Ce livre est une pure fiction. Tous les personnages ont été inventés et replacés dans un contexte contemporain pour donner du corps et de la consistance au récit.

La commune de Rodans sur Rougnon n’a jamais existé sur une carte routière, encore moins sur une carte d’état-major. Les contextes historique, sociologique et culturel sont inspirés de la réalité contemporaine.

Les tableaux évoqués sont tirés de rencontres au cours desquelles les personnages du roman se sont révélés par leur humanité, leurs défauts, leur naïveté ou leur caractère indolent, voire vicieux. Paix à leur souvenir.

La seconde partie, entièrement conçue et imaginée à Prague, est également pure imagination. Seuls les noms des rues ou des quartiers sont inspirés de la vie réelle.

Le tout ne prétend être rien d’autre qu’un dérivatif à une nuit d’insomnie, la grisaille d’un après-midi d’hiver ou la torpeur d’un après-midi caniculaire à l’ombre d’un saule ou d’un parasol.

Certains passages évoquent néanmoins des périodes de l’histoire contemporaine que personne ne souhaite voir émerger à la surface du réel.

Première partie

Chapitre 1

Un hiver calamiteux

Le brigadier-chef Jacques Ronchière grelottait dans son bureau mal chauffé. Il gelait à pierre fendre depuis trois semaines. Et la rigueur de cet hiver qui s’annonçait exceptionnellement long contribuait, avec le renfort de l’humidité ambiante, à accélérer la dégradation des vieux bâtiments administratifs installés dans le centre de la localité. Deux conduites d’eau avaient déjà éclaté la semaine dernière, dans l’immeuble vétuste qui abritait les bureaux de la police nationale de Rodans sur Rougnon.

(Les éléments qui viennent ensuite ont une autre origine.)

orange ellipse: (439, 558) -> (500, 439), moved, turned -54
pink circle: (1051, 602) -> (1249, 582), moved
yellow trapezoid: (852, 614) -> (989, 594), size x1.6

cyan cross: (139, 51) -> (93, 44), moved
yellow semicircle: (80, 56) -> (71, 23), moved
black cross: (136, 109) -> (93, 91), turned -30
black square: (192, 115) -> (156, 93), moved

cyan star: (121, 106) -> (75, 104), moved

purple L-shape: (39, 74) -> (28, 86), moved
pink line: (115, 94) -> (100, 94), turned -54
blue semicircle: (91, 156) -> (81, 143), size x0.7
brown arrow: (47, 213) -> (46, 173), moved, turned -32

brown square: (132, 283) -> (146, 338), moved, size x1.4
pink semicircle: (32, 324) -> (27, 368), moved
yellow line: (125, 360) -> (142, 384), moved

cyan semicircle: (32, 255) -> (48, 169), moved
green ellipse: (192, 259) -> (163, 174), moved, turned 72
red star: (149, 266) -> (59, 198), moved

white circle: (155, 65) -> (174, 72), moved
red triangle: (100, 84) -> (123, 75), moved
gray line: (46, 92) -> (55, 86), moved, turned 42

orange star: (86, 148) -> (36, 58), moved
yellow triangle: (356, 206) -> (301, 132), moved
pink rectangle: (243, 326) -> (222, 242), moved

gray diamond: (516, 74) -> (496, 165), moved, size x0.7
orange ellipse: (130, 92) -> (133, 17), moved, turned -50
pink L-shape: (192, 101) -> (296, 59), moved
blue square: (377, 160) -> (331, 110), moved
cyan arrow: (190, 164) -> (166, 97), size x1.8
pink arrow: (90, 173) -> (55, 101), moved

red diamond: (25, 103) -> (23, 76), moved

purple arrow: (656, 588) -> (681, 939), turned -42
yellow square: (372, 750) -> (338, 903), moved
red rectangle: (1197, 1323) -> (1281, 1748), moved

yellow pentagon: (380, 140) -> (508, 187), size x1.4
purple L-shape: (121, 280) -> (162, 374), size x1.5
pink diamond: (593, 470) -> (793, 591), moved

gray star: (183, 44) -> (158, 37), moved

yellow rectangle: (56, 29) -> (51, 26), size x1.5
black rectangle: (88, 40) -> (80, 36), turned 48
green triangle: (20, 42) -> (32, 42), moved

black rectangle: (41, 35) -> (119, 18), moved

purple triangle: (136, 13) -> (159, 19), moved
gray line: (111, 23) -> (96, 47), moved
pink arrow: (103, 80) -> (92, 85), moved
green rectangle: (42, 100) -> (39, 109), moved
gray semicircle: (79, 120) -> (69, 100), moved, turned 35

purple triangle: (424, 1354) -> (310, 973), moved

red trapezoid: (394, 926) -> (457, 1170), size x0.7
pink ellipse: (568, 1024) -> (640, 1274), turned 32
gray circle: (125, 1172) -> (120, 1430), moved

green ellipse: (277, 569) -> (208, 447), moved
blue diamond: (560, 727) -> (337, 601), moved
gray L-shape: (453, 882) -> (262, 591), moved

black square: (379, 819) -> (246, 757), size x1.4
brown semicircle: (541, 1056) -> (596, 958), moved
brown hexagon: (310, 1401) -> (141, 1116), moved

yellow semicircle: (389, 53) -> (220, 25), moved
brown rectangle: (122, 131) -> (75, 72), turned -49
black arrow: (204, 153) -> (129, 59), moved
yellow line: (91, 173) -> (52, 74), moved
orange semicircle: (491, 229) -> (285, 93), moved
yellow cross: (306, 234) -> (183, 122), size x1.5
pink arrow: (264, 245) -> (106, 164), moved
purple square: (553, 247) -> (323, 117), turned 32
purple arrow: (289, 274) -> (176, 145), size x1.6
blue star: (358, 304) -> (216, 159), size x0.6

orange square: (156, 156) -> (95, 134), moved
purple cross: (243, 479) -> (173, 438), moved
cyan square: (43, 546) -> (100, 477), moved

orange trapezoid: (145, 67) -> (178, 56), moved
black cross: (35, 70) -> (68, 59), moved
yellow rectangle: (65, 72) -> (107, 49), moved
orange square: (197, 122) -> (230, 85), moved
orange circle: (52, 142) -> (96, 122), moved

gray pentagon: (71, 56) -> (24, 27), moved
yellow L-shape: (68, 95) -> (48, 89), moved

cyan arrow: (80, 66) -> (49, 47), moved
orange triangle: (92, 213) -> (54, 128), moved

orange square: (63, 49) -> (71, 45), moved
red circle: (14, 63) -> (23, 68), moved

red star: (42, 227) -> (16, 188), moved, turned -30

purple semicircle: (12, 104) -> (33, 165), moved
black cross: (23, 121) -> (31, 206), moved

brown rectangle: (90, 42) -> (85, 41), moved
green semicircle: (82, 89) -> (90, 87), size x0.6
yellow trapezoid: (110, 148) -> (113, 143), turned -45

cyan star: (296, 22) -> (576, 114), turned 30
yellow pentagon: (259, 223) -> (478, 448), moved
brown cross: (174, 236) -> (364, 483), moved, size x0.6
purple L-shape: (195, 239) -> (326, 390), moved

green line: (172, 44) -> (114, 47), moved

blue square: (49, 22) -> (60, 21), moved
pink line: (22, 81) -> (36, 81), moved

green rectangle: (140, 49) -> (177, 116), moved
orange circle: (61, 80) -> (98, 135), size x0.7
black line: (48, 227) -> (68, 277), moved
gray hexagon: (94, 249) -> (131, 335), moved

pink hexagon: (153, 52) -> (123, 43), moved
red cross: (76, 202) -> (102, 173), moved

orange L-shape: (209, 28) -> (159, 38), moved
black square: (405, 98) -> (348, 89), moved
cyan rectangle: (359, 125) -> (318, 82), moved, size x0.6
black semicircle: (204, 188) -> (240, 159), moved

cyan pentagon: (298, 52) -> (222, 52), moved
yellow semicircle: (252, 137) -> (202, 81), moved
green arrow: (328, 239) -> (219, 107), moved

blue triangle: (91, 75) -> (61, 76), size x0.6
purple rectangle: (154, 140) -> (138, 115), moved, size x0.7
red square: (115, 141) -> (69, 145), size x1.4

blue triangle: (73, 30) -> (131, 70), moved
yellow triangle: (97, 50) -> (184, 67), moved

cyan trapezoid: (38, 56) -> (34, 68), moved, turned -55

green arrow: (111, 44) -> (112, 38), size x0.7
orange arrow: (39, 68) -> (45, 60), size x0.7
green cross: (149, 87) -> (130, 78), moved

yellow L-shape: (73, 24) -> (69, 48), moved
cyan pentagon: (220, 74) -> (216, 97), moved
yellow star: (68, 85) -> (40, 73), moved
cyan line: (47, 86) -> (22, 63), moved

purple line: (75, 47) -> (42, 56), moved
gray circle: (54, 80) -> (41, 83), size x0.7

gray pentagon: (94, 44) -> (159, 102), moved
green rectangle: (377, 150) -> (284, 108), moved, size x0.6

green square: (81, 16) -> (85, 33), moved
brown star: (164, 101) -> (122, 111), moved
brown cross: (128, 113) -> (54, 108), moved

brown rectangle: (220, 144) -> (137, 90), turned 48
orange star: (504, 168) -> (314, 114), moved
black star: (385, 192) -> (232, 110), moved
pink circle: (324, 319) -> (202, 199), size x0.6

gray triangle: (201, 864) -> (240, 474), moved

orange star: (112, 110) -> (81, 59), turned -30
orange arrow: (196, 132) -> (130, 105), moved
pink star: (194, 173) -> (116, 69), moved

Le bâtiment, qui élevait ses quatre étages au-dessus de la place centrale du petit bourg, appartenait à une génération de bâtiments publics jetée aux oubliettes depuis l’arrivée de nouvelles techniques de construction. Il était l’héritage local des options architecturales lourdingues qui avaient si profondément marqué les années soixante de l’administration française.

Cette époque durant laquelle on testait des méthodes de construction alors réputées pour réduire la durée des chantiers et donc a priori leurs coûts, avait dans le même temps institutionnalisé l’usage des fameuses dalles en béton précontraint comme la référence obligée de la plus grande partie des projets immobiliers publics.

Derrière ces initiatives, on trouvait bien sûr l’État, mais aussi ses antennes financières, le Crédit Foncier, la Caisse d’Épargne, le Crédit Agricole ou le Crédit Immobilier et leurs partenaires et sous-traitants locaux

Nombre d’édifices publics comme les bureaux de la Poste, les caisses locales de sécurité sociale, ou les anciennes Bourses du Travail, pressés de quitter leurs anciens locaux d’avant-guerre définitivement déclassés au regard des normes actuelles de sécurité, avaient été en grande partie réalisés selon ce modèle. Les projets de rénovation des commissariats et des casernes de gendarmerie conduits sur le même principe en avaient aussi essuyé les plâtres.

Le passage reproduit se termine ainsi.